Movió una mano hacia los controles. ¿El comando para cerrar la puerta? ¿Para separarse del satélite? ¿Para llevársela de esta cárcel?
–¿Acaso la mataste? –le dijo.
Las palabras llegaron como si vinieran de un idioma completamente distinto. Las pronunció sin emociones; una simple pregunta. Y esperaba una respuesta simple.
¿Matarla? ¿Matarla?
Antes de que pudiera articular una respuesta, el guardián dirigió su mirada a espaldas de Cress.
Sybil tomó a Cress por el cabello y la arrastró de vuelta al corredor. La muchacha gritó y se derrumbó en el suelo.
–Jacin, estamos a punto de tener compañía –dijo Sybil, ignorando los sollozos de Cress–. Sepárate del satélite pero quédate cerca para tener buena visibilidad sin generar sospechas. Cuando una nave terrícola se acerque, es probable que envíen un módulo. Espera a que el piloto haya abordado y entra entonces por la escotilla del otro lado. Dejaré la abrazadera de acoplamiento extendida.
Cress temblaba. Producía palabras sin sentido en súplicas desesperadas.
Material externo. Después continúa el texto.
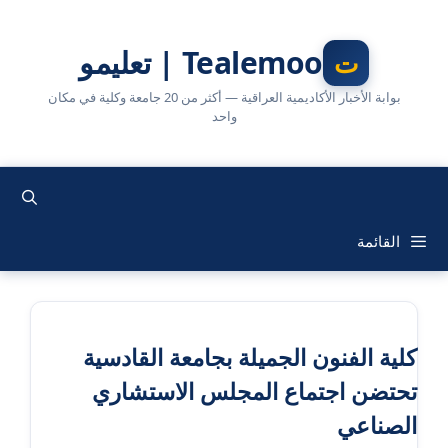
نتقل
لى
Tealemoo | تعليمو
لمحتوى
بوابة الأخبار الأكاديمية العراقية — أكثر من 20 جامعة وكلية في مكان
واحد
القائمة
كلية الفنون الجميلة بجامعة القادسية
تحتضن اجتماع المجلس الاستشاري
الصناعي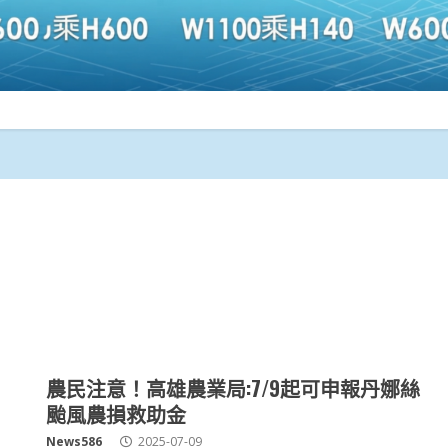
農民注意！高雄農業局:7/9起可申報丹娜絲
颱風農損救助金
News586
2025-07-09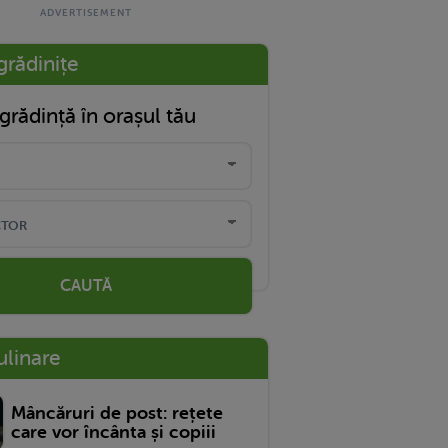
grădinițe
grădință în orașul tău
CAUTĂ
ulinare
Mâncăruri de post: rețete
care vor încânta și copiii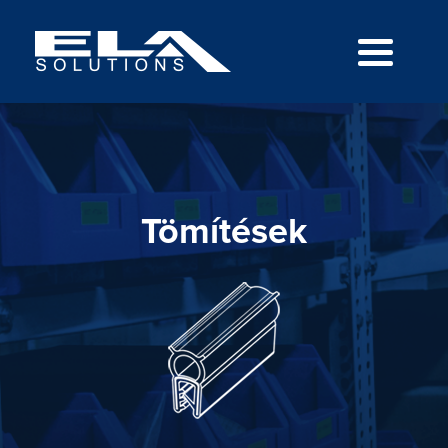
Tömítések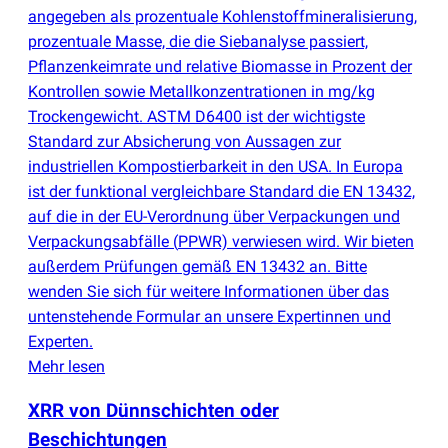
angegeben als prozentuale Kohlenstoffmineralisierung,
prozentuale Masse, die die Siebanalyse passiert,
Pflanzenkeimrate und relative Biomasse in Prozent der
Kontrollen sowie Metallkonzentrationen in mg/kg
Trockengewicht. ASTM D6400 ist der wichtigste
Standard zur Absicherung von Aussagen zur
industriellen Kompostierbarkeit in den USA. In Europa
ist der funktional vergleichbare Standard die EN 13432,
auf die in der EU-Verordnung über Verpackungen und
Verpackungsabfälle
(
PPWR) verwiesen wird. Wir bieten
außerdem Prüfungen gemäß EN 13432 an. Bitte
wenden Sie sich für weitere Informationen über das
untenstehende Formular an unsere Expertinnen und
Experten.
Mehr lesen
XRR von Dünnschichten oder
Beschichtungen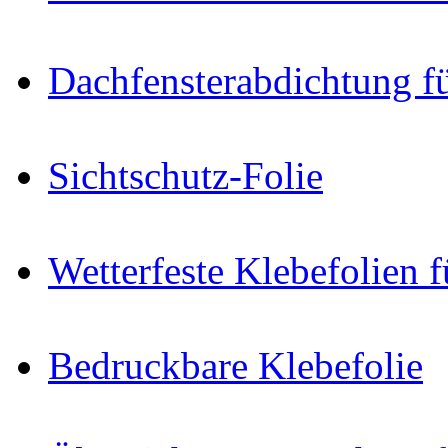
Dachfensterabdichtung f
Sichtschutz-Folie
Wetterfeste Klebefolien f
Bedruckbare Klebefolie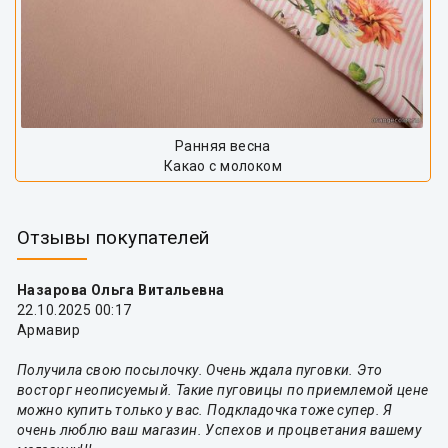
Ранняя весна
Какао с молоком
Отзывы покупателей
Назарова Ольга Витальевна
22.10.2025 00:17
Армавир
Получила свою посылочку. Очень ждала пуговки. Это
восторг неописуемый. Такие пуговицы по приемлемой цене
можно купить только у вас. Подкладочка тоже супер. Я
очень люблю ваш магазин. Успехов и процветания вашему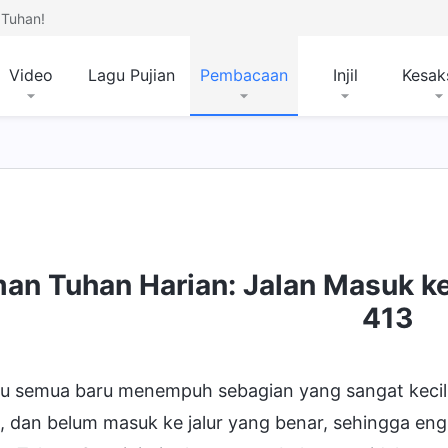
Tuhan!
Video
Lagu Pujian
Pembacaan
Injil
Kesak
mpat Tujuan dan Kesudahan
man Tuhan Harian: Jalan Masuk k
413
u semua baru menempuh sebagian yang sangat kecil 
, dan belum masuk ke jalur yang benar, sehingga en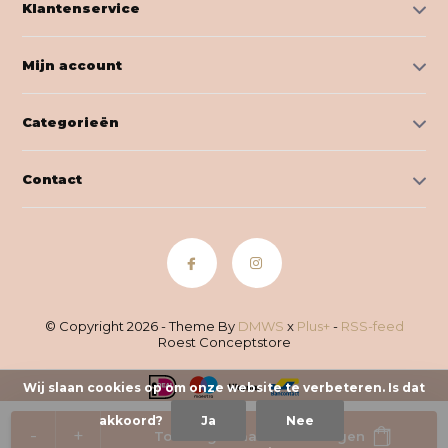
Klantenservice
Mijn account
Categorieën
Contact
© Copyright 2026 - Theme By
DMWS
x
Plus+
-
RSS-feed
Roest Conceptstore
Wij slaan cookies op om onze website te verbeteren. Is dat
akkoord?
Ja
Nee
-
+
Toevoegen aan winkelwagen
La simpatía y la sorpresa del hombre habían desaparecido como si nunca hubieran existido. Quizá nunca existieron.
Movió la cabeza para asentir. Sin preguntas. Sin intenciones de desobedecer.
Aunque Cress gritaba y pateaba, Sybil logró arrastrarla por el suelo de vuelta a la sala central del satélite, como si fuera un saco de piezas de androides descompuestas.
La puerta se cerró detrás de ellas, apartándolas de la salida, de su libertad. Al oír el ruido metálico entendió.
Nunca sería libre. Sybil iba a matarla, así como iba a matar a Linh Cinder y a Carswell Thorne.
Cuando se apartó el cabello desordenado, un gemido la sacudió hasta los huesos.
Sybil sonreía.
–Supongo que debería darte las gracias. Linh Cinder vendrá hacia mí y nuestra reina estará muy complacida –se inclinó y tomó con fuerza la barbilla de Cress–. Lamentablemente, no creo que vayas a vivir el tiempo suficiente para recibir tu recompensa.